Task statement —
Each entry below needs to be transcribed verbatim; the images should not appear.

Items from a data source —
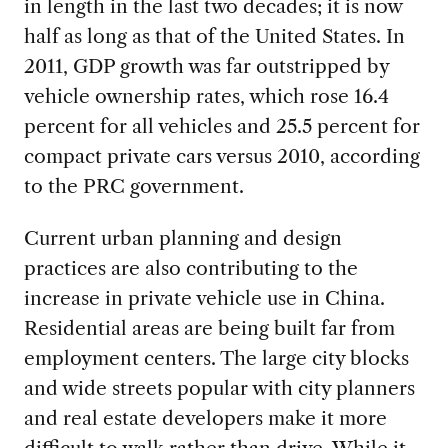
in length in the last two decades; it is now
half as long as that of the United States. In
2011, GDP growth was far outstripped by
vehicle ownership rates, which rose 16.4
percent for all vehicles and 25.5 percent for
compact private cars versus 2010, according
to the PRC government.
Current urban planning and design
practices are also contributing to the
increase in private vehicle use in China.
Residential areas are being built far from
employment centers. The large city blocks
and wide streets popular with city planners
and real estate developers make it more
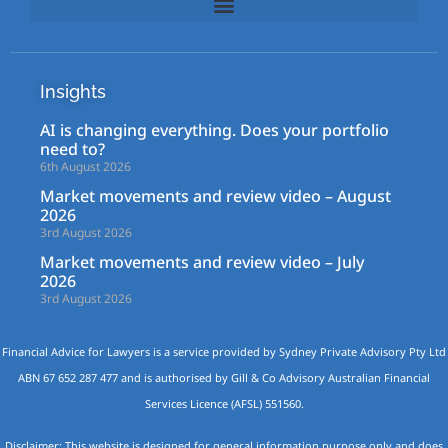
Insights
AI is changing everything. Does your portfolio
need to?
6th August 2026
Market movements and review video – August
2026
3rd August 2026
Market movements and review video – July
2026
3rd August 2026
Financial Advice for Lawyers is a service provided by Sydney Private Advisory Pty Ltd
ABN 67 652 287 477 and is authorised by Gill & Co Advisory Australian Financial
Services Licence (AFSL) 551560.
Disclaimer: This website is designed for general information purpose only and does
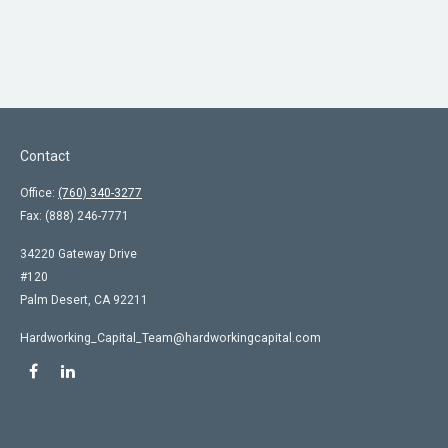
Contact
Office:
(760) 340-3277
Fax:
(888) 246-7771
34220 Gateway Drive
#120
Palm Desert,
CA
92211
Hardworking_Capital_Team@hardworkingcapital.com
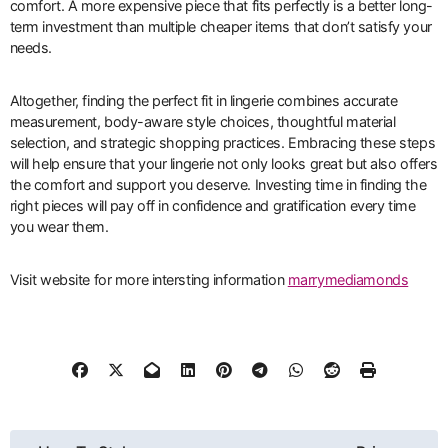
comfort. A more expensive piece that fits perfectly is a better long-
term investment than multiple cheaper items that don’t satisfy your
needs.
Altogether, finding the perfect fit in lingerie combines accurate
measurement, body-aware style choices, thoughtful material
selection, and strategic shopping practices. Embracing these steps
will help ensure that your lingerie not only looks great but also offers
the comfort and support you deserve. Investing time in finding the
right pieces will pay off in confidence and gratification every time
you wear them.
Visit website for more intersting information
marrymediamonds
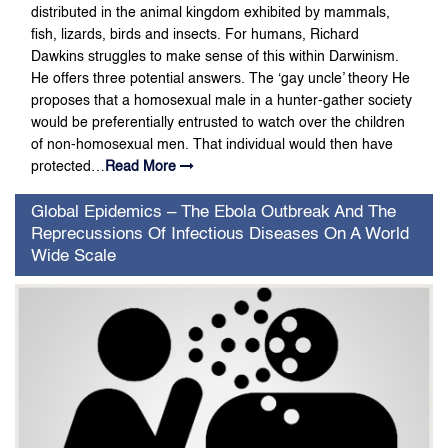
distributed in the animal kingdom exhibited by mammals,
fish, lizards, birds and insects. For humans, Richard
Dawkins struggles to make sense of this within Darwinism.
He offers three potential answers. The ‘gay uncle’ theory He
proposes that a homosexual male in a hunter-gather society
would be preferentially entrusted to watch over the children
of non-homosexual men. That individual would then have
protected…
Read More
Global Epidemics – The Ebola Outbreak And The
Reprecussions Of Infectious Diseases On A World
Wide Scale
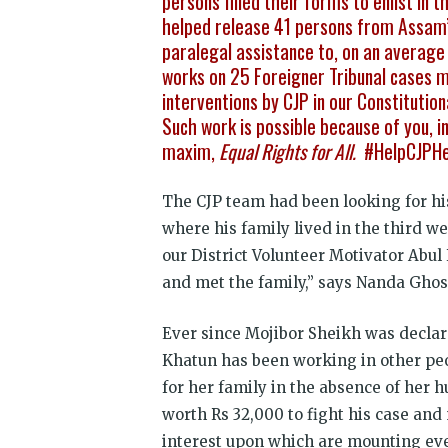
persons filled their forms to enlist in
helped release 41 persons from Assam’
paralegal assistance to, on an average 
works on 25 Foreigner Tribunal cases 
interventions by CJP in our Constituti
Such work is possible because of you, ind
maxim,
Equal Rights for All.
#HelpCJPH
The CJP team had been looking for hi
where his family lived in the third w
our District Volunteer Motivator Ab
and met the family,” says Nanda Ghos
Ever since Mojibor Sheikh was declare
Khatun has been working in other peo
for her family in the absence of her
worth Rs 32,000 to fight his case and
interest upon which are mounting eve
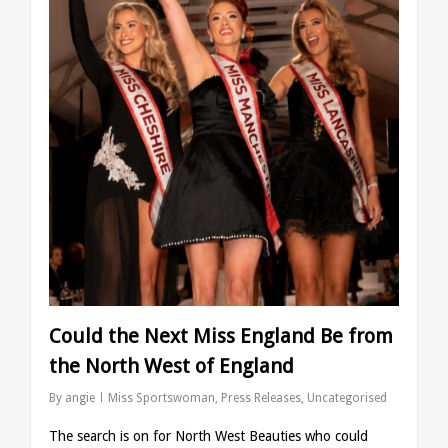
Could the Next Miss England Be from
the North West of England
By
angie
Miss Sportswoman
,
Press Releases
,
Uncategorised
⁠The search is on for North West Beauties who could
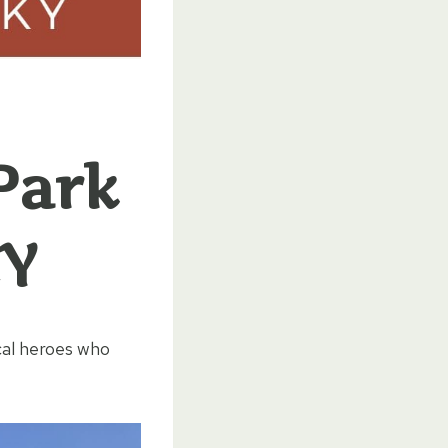
Park
KY
cal heroes who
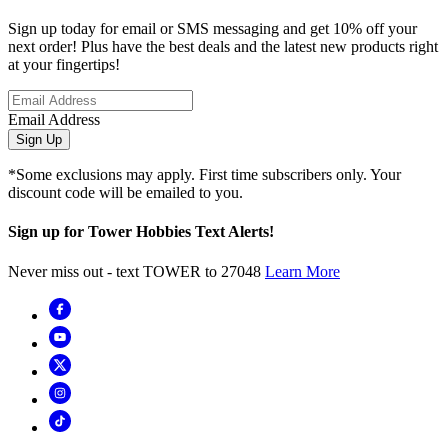
Sign up today for email or SMS messaging and get 10% off your
next order! Plus have the best deals and the latest new products right
at your fingertips!
Email Address
Sign Up
*Some exclusions may apply. First time subscribers only. Your
discount code will be emailed to you.
Sign up for Tower Hobbies Text Alerts!
Never miss out - text TOWER to 27048
Learn More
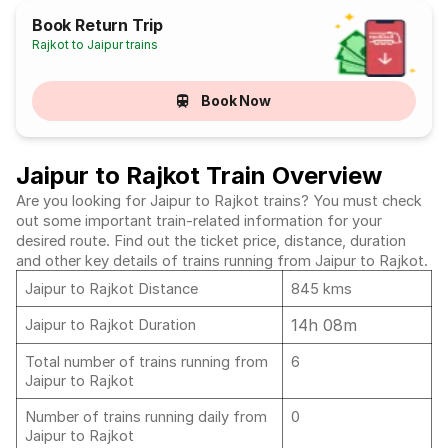
Book Return Trip
Rajkot to Jaipur trains
Book Now
Jaipur to Rajkot Train Overview
Are you looking for Jaipur to Rajkot trains? You must check
out some important train-related information for your
desired route. Find out the ticket price, distance, duration
and other key details of trains running from Jaipur to Rajkot.
Jaipur to Rajkot Distance
845 kms
14h 08m
Jaipur to Rajkot Duration
Total number of trains running from
6
Jaipur to Rajkot
Number of trains running daily from
0
Jaipur to Rajkot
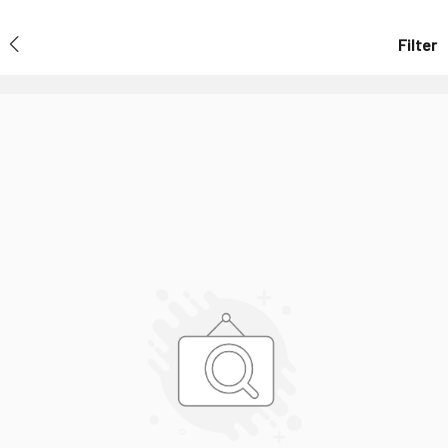
Filter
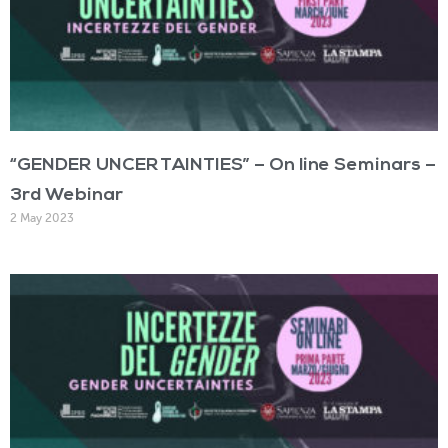
“GENDER UNCERTAINTIES” – On line Seminars –
3rd Webinar
2 May 2023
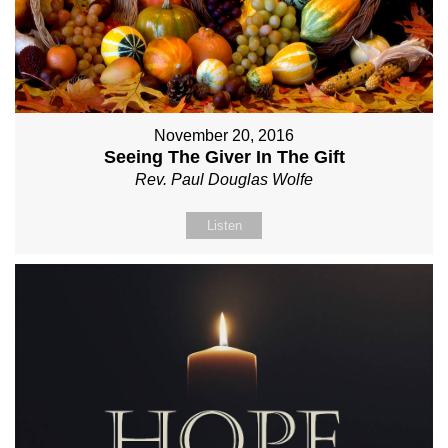
November 20, 2016
Seeing The Giver In The Gift
Rev. Paul Douglas Wolfe
Listen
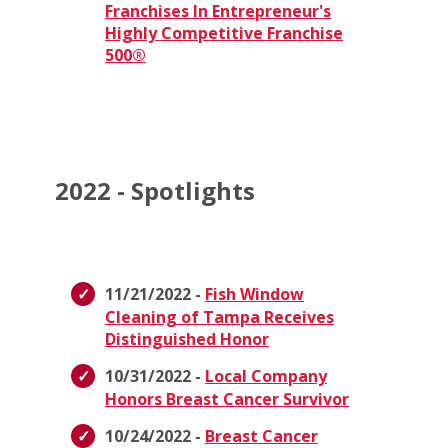
Franchises In Entrepreneur's
Highly Competitive Franchise
500®
2022 - Spotlights
11/21/2022 -
Fish Window
Cleaning of Tampa Receives
Distinguished Honor
10/31/2022 -
Local Company
Honors Breast Cancer Survivor
10/24/2022 -
Breast Cancer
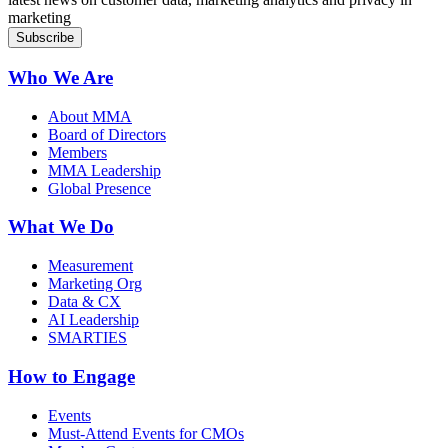
marketing
Who We Are
About MMA
Board of Directors
Members
MMA Leadership
Global Presence
What We Do
Measurement
Marketing Org
Data & CX
AI Leadership
SMARTIES
How to Engage
Events
Must-Attend Events for CMOs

Solution below —
in length in the last two decades; it is now
half as long as that of the United States. In
2011, GDP growth was far outstripped by
vehicle ownership rates, which rose 16.4
percent for all vehicles and 25.5 percent for
compact private cars versus 2010, according
to the PRC government.
Current urban planning and design
practices are also contributing to the
increase in private vehicle use in China.
Residential areas are being built far from
employment centers. The large city blocks
and wide streets popular with city planners
and real estate developers make it more
Insights
AI is changing everything. Does your portfolio
need to?
6th August 2026
Market movements and review video – August
2026
3rd August 2026
Market movements and review video – July
2026
3rd August 2026
Financial Advice for Lawyers is a service provided by Sydney Private Advisory Pty Ltd
ABN 67 652 287 477 and is authorised by Gill & Co Advisory Australian Financial
Services Licence (AFSL) 551560.
Disclaimer: This website is designed for general information purpose only and does
Contact
Office:
(760) 340-3277
Fax:
(888) 246-7771
34220 Gateway Drive
#120
Palm Desert,
CA
92211
Hardworking_Capital_Team@hardworkingcapital.com
comfort. A more expensive piece that fits perfectly is a better long-
term investment than multiple cheaper items that don’t satisfy your
needs.
Altogether, finding the perfect fit in lingerie combines accurate
measurement, body-aware style choices, thoughtful material
selection, and strategic shopping practices. Embracing these steps
will help ensure that your lingerie not only looks great but also offers
the comfort and support you deserve. Investing time in finding the
right pieces will pay off in confidence and gratification every time
you wear them.
Visit website for more intersting information
marrymediamonds
distributed in the animal kingdom exhibited by mammals,
fish, lizards, birds and insects. For humans, Richard
Dawkins struggles to make sense of this within Darwinism.
He offers three potential answers. The ‘gay uncle’ theory He
proposes that a homosexual male in a hunter-gather society
would be preferentially entrusted to watch over the children
of non-homosexual men. That individual would then have
protected…
Read More
Global Epidemics – The Ebola Outbreak And The
Reprecussions Of Infectious Diseases On A World
Wide Scale
persons filled their forms to enlist in
helped release 41 persons from Assam’
paralegal assistance to, on an average 
works on 25 Foreigner Tribunal cases 
interventions by CJP in our Constituti
Such work is possible because of you, ind
maxim,
Equal Rights for All.
#HelpCJPH
The CJP team had been looking for hi
where his family lived in the third w
our District Volunteer Motivator Ab
and met the family,” says Nanda Ghos
Ever since Mojibor Sheikh was declare
Khatun has been working in other peo
for her family in the absence of her
worth Rs 32,000 to fight his case and
interest upon which are mounting eve
Could the Next Miss England Be from
the North West of England
By
angie
Miss Sportswoman
,
Press Releases
,
Uncategorised
⁠The search is on for North West Beauties who could
Park
KY
cal heroes who
Sign up today for email or SMS messaging and get 10% off your
next order! Plus have the best deals and the latest new products right
at your fingertips!
Email Address
Sign Up
*Some exclusions may apply. First time subscribers only. Your
discount code will be emailed to you.
Sign up for Tower Hobbies Text Alerts!
Never miss out - text TOWER to 27048
Learn More
Book Return Trip
Rajkot to Jaipur trains
Book Now
Jaipur to Rajkot Train Overview
Are you looking for Jaipur to Rajkot trains? You must check
out some important train-related information for your
desired route. Find out the ticket price, distance, duration
and other key details of trains running from Jaipur to Rajkot.
Jaipur to Rajkot Distance
845 kms
14h 08m
Jaipur to Rajkot Duration
Total number of trains running from
6
Jaipur to Rajkot
Number of trains running daily from
0
Jaipur to Rajkot
Filter
“GENDER UNCERTAINTIES” – On line Seminars –
3rd Webinar
2 May 2023
November 20, 2016
Seeing The Giver In The Gift
Rev. Paul Douglas Wolfe
Listen
Franchises In Entrepreneur's
Highly Competitive Franchise
500®
2022 - Spotlights
11/21/2022 -
Fish Window
Cleaning of Tampa Receives
Distinguished Honor
10/31/2022 -
Local Company
Honors Breast Cancer Survivor
10/24/2022 -
Breast Cancer
marketing
Who We Are
About MMA
Board of Directors
Members
MMA Leadership
Global Presence
What We Do
Measurement
Marketing Org
Data & CX
AI Leadership
SMARTIES
How to Engage
Events
Must-Attend Events for CMOs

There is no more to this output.